Endocervical Adenocarcinoma of Gastric Type in a Patient with Peutz-Jeghers Syndrome
Overview
This report details a case of gastric-type endocervical adenocarcinoma (G-EAC) in a 44-year-old woman with Peutz-Jeghers syndrome (PJS), highlighting diagnostic challenges and treatment outcomes. The patient presented with a cervical mass and vaginal discharge, ultimately diagnosed postoperatively with G-EAC and pelvic lymph node metastasis.
Background
G-EAC is a rare and aggressive form of cervical cancer that is often misdiagnosed due to nonspecific symptoms. Patients with PJS have an increased risk of various malignancies, including G-EAC, making awareness and early detection crucial for improving outcomes. Understanding the relationship between PJS and G-EAC can enhance clinical management and surveillance strategies.
Data Highlights
No numerical data available in the source material.
Key Findings
G-EAC is the most common non-HPV-associated cervical cancer, accounting for about 10% of cervical adenocarcinomas.
Patients with PJS have a significantly higher risk of developing gynecological tumors, including G-EAC.
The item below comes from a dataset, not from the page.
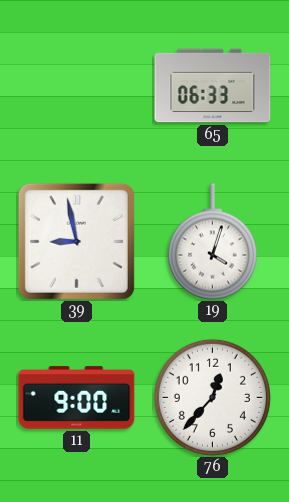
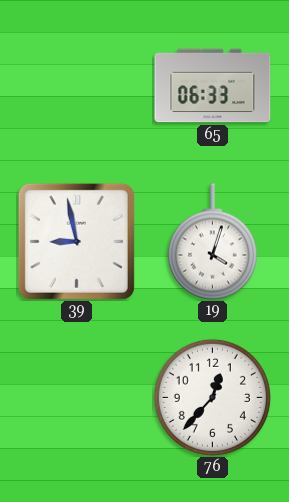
11: 9:00 -> none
Preoperative diagnosis of G-EAC is challenging, often mistaken for benign conditions like vaginitis.
The 5-year disease-specific survival rate for G-EAC is only 42%, compared to 91% for common-type cervical adenocarcinoma.
Expert pathology and imaging are essential for accurate diagnosis and staging of G-EAC.
Clinical Implications
Clinicians should maintain a high index of suspicion for G-EAC in patients with PJS presenting with cervical masses or abnormal vaginal discharge. Regular gynecologic surveillance is recommended for women with PJS to facilitate early detection of malignancies.
Conclusion
This case underscores the importance of recognizing G-EAC in patients with PJS and the need for improved diagnostic strategies to enhance patient outcomes.